LA ACTUACIÓN INTERNACIONAL FRENTE A LA PAZ TAMBIÉN ES UNA PRIORIDAD

El fortalecimiento de la presencia internacional en Colombia es la respuesta a la agudización de la crisis humanitaria, frente a la cual diversos sectores de la comunidad internacional han empezado a reaccionar. Las ONG-I no son ajenas a esta tendencia. Las organizaciones agrupadas en DIAL han estado en Colombia durante la última década, algunas con mayor antigüedad, propiciando alternativas de construcción de sociedad, apoyando el desarrollo de procesos democráticos, enfrentando problemas de pobreza estructural, respaldando iniciativas de desarrollo y fortaleciendo la labor de los defensores de derechos humanos.

Esta presencia internacional es respetuosa de la libre determinación de la sociedad y el Estado colombiano para encontrar una salida a su situación de confrontación, pero no por ello es ciega ante las actuaciones que violan las normas humanitarias básicas, especialmente en relación con la población civil y los no combatientes.
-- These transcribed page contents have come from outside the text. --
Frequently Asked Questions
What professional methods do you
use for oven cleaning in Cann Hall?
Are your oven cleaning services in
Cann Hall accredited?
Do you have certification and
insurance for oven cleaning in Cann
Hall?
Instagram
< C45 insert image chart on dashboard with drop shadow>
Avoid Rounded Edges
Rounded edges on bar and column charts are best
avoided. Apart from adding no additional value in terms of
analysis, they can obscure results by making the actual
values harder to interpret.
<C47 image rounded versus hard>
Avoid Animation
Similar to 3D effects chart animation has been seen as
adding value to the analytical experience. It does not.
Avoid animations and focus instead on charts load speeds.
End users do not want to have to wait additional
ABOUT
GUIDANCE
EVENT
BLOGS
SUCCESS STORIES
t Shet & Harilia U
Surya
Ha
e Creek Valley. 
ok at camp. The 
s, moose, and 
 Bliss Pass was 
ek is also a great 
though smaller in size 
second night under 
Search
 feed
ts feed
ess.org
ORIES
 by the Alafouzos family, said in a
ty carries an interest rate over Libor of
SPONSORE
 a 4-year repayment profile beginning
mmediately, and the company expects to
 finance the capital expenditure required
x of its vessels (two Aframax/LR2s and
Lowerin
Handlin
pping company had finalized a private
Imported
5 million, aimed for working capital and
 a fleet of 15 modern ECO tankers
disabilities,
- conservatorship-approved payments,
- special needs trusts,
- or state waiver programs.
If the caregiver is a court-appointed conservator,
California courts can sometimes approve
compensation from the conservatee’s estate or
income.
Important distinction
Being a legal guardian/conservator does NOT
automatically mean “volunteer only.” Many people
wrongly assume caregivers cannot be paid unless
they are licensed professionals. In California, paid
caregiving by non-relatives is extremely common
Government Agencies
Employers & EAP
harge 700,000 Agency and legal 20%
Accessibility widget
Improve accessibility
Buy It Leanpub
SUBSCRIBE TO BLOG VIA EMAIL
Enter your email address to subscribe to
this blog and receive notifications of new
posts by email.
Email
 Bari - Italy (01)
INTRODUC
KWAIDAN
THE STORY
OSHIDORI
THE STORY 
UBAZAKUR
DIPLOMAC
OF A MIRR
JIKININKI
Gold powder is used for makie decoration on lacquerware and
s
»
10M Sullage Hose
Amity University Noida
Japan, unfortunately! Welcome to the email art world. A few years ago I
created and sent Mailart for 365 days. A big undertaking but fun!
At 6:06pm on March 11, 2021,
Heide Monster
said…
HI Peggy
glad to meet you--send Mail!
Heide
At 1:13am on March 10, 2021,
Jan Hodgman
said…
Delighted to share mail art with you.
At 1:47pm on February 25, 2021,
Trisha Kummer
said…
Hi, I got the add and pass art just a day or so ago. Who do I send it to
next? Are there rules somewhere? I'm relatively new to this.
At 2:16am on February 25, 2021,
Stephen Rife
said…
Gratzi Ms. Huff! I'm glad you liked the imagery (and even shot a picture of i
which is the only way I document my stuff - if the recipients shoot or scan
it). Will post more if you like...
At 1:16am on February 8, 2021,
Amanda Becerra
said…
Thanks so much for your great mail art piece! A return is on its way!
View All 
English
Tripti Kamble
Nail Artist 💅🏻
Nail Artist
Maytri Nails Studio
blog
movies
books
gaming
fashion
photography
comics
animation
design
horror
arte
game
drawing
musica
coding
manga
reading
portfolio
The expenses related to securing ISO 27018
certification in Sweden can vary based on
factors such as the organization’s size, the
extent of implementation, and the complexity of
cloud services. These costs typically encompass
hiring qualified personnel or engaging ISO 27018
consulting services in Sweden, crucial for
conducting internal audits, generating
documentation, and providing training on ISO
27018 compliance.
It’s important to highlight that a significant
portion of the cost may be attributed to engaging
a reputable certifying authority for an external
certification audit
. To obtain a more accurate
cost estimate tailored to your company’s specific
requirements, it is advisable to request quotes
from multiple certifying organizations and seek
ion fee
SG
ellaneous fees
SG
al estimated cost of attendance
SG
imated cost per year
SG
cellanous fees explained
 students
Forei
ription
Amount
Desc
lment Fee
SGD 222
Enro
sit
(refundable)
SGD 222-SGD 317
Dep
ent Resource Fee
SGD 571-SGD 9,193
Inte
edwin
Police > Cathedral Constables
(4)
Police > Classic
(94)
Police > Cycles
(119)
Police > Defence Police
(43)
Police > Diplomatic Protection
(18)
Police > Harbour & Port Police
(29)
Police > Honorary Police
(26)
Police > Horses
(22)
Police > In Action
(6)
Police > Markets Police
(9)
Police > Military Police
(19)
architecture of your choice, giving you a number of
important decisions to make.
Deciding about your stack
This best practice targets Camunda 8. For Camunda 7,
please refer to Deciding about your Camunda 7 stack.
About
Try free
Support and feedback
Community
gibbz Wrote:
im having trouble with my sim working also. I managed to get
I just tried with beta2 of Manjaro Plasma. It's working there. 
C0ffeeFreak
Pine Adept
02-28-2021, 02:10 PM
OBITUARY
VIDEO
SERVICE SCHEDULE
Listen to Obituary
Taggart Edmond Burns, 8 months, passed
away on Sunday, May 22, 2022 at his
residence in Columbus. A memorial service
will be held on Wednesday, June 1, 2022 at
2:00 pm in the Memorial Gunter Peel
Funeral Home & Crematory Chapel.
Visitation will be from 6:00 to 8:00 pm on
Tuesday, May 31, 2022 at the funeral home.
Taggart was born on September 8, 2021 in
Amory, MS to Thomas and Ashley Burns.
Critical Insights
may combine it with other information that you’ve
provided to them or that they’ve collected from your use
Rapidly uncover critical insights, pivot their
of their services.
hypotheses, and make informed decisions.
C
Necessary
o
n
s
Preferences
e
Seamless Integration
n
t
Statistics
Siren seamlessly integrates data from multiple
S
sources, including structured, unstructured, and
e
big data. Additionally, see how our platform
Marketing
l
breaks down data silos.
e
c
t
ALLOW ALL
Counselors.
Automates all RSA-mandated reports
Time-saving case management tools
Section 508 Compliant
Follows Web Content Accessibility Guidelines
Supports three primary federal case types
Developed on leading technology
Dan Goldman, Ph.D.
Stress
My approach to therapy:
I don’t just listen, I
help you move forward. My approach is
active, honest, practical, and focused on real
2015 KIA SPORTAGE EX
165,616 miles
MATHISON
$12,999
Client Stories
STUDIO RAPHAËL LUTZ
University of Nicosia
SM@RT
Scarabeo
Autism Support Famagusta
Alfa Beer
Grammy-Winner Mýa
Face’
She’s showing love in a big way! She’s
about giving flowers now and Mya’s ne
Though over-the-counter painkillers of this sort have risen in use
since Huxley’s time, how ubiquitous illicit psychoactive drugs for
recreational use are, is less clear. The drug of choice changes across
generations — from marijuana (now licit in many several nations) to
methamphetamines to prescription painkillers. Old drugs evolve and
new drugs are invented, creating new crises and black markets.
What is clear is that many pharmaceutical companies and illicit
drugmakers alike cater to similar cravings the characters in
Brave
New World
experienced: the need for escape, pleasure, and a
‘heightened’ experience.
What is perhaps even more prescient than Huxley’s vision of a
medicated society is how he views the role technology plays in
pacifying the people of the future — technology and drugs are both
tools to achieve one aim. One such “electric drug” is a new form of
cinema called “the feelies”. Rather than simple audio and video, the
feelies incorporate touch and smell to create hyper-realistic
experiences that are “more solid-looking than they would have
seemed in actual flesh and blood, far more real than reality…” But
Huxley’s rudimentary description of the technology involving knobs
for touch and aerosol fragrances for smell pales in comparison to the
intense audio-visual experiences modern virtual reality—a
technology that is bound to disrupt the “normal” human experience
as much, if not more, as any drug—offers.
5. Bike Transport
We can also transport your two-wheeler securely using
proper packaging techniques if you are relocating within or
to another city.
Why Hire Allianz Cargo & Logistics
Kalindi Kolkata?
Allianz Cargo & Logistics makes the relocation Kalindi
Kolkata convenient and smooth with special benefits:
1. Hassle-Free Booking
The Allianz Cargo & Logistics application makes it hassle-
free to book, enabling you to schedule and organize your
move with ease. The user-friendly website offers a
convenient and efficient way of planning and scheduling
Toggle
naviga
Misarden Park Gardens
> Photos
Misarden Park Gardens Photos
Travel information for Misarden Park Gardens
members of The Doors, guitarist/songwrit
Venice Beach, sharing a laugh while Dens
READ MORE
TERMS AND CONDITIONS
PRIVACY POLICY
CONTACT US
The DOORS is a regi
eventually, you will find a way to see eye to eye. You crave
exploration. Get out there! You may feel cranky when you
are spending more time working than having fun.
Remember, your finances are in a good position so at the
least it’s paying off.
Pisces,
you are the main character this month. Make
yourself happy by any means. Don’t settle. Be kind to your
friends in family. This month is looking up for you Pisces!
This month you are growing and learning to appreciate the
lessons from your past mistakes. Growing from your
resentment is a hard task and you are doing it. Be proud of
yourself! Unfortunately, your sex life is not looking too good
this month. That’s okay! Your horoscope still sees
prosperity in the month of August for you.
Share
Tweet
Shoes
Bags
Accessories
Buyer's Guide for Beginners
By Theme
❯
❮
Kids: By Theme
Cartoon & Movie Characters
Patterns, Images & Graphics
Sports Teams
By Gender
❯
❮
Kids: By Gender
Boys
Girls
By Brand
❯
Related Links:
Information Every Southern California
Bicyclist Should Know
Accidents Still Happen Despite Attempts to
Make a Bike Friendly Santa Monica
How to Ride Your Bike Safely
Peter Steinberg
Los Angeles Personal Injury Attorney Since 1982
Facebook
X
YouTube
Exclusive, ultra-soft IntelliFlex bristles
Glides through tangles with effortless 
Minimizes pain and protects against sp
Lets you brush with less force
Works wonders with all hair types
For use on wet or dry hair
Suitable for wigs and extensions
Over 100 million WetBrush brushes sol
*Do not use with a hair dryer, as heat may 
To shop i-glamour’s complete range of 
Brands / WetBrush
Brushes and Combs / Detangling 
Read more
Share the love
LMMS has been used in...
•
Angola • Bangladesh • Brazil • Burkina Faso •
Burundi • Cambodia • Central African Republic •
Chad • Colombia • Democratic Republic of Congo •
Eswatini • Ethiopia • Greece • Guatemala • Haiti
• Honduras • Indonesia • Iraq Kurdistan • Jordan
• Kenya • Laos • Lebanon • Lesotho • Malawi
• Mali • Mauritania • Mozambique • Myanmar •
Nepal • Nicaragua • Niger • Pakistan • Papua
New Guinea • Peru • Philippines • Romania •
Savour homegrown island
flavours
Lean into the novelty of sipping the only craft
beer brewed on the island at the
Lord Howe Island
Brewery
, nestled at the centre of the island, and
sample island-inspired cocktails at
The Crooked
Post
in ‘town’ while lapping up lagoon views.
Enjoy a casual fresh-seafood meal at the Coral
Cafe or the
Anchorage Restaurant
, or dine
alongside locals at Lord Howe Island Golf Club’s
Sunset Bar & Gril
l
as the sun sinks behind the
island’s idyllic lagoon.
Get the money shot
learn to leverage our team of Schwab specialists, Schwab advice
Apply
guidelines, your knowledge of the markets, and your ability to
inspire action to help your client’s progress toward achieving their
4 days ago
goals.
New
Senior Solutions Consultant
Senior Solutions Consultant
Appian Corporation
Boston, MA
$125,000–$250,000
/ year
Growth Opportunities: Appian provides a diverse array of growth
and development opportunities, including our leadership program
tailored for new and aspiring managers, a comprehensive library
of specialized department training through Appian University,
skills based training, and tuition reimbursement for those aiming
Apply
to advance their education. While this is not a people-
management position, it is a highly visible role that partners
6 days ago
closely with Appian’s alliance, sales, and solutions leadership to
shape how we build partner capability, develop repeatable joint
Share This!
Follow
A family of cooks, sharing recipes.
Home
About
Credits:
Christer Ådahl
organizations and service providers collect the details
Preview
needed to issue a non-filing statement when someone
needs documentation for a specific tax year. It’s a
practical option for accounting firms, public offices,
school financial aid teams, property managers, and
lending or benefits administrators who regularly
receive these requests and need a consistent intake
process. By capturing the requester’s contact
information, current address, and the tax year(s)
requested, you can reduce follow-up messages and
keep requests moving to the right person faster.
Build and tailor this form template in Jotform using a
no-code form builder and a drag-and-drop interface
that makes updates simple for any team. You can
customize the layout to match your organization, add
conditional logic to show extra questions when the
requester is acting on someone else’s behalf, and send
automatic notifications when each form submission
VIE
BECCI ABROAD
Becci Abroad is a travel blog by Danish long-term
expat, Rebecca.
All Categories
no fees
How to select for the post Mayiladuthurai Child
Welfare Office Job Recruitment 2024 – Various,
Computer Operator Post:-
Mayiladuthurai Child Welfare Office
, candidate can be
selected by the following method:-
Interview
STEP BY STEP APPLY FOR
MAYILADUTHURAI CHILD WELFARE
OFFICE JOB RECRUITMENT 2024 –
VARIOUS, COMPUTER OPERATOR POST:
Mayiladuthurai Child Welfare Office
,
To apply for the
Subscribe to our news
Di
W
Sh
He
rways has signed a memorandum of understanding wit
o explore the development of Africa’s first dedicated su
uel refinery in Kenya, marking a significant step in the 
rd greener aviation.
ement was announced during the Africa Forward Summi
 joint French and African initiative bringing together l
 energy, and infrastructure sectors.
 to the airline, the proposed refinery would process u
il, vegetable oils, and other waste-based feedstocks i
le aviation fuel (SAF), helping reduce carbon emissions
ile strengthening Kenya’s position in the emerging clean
La comunidad internacional sigue demandando del Estado colombiano y de los actores armados no legales, el cumplimiento de las normas básicas del derecho internacional de los derechos humanos y del D.I.H.

Estas normas, aunadas al derecho de los refugiados, están hoy contenidas en los "Principios Deng" para los desplazados internos, entendidos estos como un sistema normativo que aunque no ha desarrollado mecanismos vinculantes para los países, si recoge una amplia trayectoria de derechos internacionales ya convenidos entre las diferentes naciones, lo que lo convierte en un instrumento de obligada aceptación para el Estado colombiano y para los diversos grupos combatientes.

La última década, quizás con más fuerza los últimos cinco años, han significado un incremento de las situaciones de amenaza, masacres, torturas, asesinatos selectivos y agresión de la población civil ya sea de manera directa o bien como resultado de acciones de confrontación entre grupos armados legales e ilegales, lo que ha derivado en un enorme problema de desplazamiento forzado que, según estimativos del ACNUR, sobrepasa las 300.000 personas en los últimos dos años. Ninguno de los actores armados garantiza actitudes de respeto hacia la población civil y, por el contrario, la tendencia a asegurar el control territorial y a posicionarse en las mesas de negociación, a partir de la capacidad de hacer daño, ha generado un incremento permanente del desplazamiento forzado en Colombia.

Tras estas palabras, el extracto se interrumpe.